- _Assignment_:
Print out each entry below exactly; do not carry over any image.

- _Exercise inputs_:
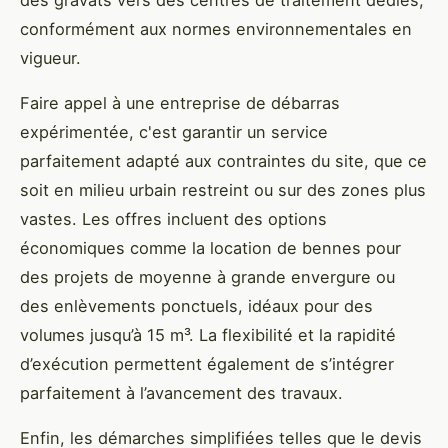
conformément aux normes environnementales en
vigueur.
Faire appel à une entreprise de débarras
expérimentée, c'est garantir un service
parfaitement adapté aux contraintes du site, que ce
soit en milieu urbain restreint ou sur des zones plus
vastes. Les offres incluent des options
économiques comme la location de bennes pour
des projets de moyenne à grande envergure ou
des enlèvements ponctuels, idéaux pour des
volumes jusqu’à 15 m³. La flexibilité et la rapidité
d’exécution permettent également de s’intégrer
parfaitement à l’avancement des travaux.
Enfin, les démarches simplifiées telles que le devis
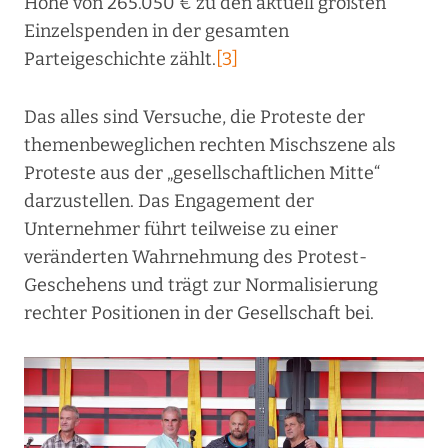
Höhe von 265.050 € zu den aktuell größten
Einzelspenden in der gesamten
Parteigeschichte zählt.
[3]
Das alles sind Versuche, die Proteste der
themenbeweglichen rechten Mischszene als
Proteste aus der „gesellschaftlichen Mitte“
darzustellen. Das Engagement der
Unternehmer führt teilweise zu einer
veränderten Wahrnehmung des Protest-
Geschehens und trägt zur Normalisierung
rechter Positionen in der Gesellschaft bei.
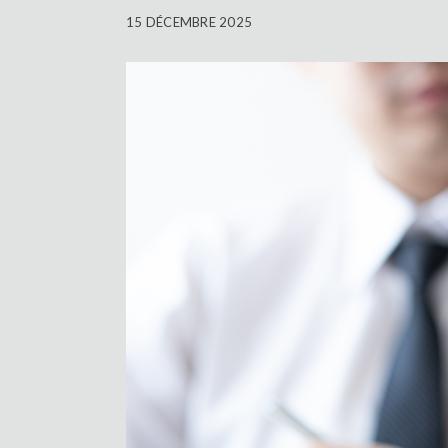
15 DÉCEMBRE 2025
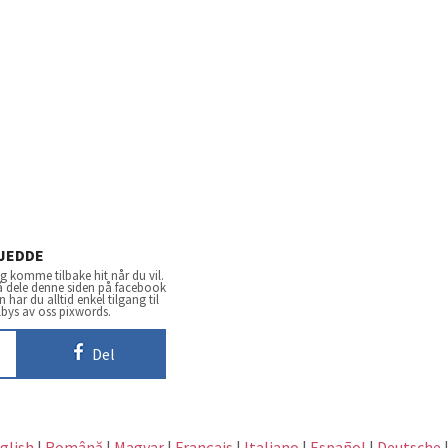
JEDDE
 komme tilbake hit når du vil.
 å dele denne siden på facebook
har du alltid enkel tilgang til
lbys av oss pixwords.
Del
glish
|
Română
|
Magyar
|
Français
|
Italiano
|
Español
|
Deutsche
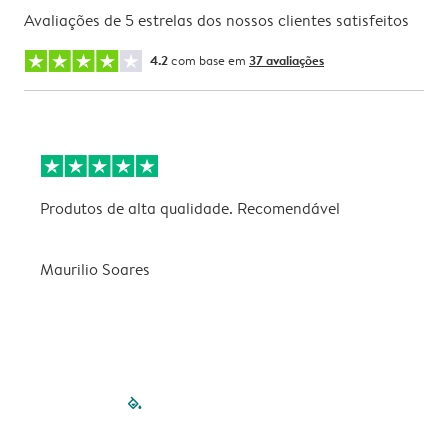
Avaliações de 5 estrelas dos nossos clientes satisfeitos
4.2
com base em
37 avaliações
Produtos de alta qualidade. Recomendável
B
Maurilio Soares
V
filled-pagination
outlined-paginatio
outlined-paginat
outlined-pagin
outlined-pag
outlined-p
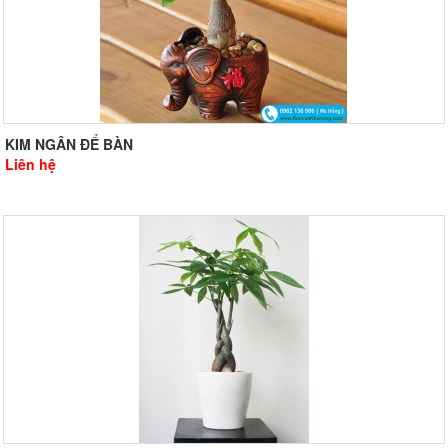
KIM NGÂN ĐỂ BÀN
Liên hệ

- _Written solution_:
conformément aux normes environnementales en
vigueur.
Faire appel à une entreprise de débarras
expérimentée, c'est garantir un service
parfaitement adapté aux contraintes du site, que ce
soit en milieu urbain restreint ou sur des zones plus
vastes. Les offres incluent des options
économiques comme la location de bennes pour
des projets de moyenne à grande envergure ou
des enlèvements ponctuels, idéaux pour des
volumes jusqu’à 15 m³. La flexibilité et la rapidité
d’exécution permettent également de s’intégrer
parfaitement à l’avancement des travaux.
Enfin, les démarches simplifiées telles que le devis
Höhe von 265.050 € zu den aktuell größten
Einzelspenden in der gesamten
Parteigeschichte zählt.
[3]
Das alles sind Versuche, die Proteste der
themenbeweglichen rechten Mischszene als
Proteste aus der „gesellschaftlichen Mitte“
darzustellen. Das Engagement der
Unternehmer führt teilweise zu einer
veränderten Wahrnehmung des Protest-
Geschehens und trägt zur Normalisierung
rechter Positionen in der Gesellschaft bei.
15 DÉCEMBRE 2025
JEDDE
 komme tilbake hit når du vil.
 å dele denne siden på facebook
har du alltid enkel tilgang til
lbys av oss pixwords.
Del
glish
|
Română
|
Magyar
|
Français
|
Italiano
|
Español
|
Deutsche
Avaliações de 5 estrelas dos nossos clientes satisfeitos
4.2
com base em
37 avaliações
Produtos de alta qualidade. Recomendável
B
Maurilio Soares
V
filled-pagination
outlined-paginatio
outlined-paginat
outlined-pagin
outlined-pag
outlined-p
KIM NGÂN ĐỂ BÀN
Liên hệ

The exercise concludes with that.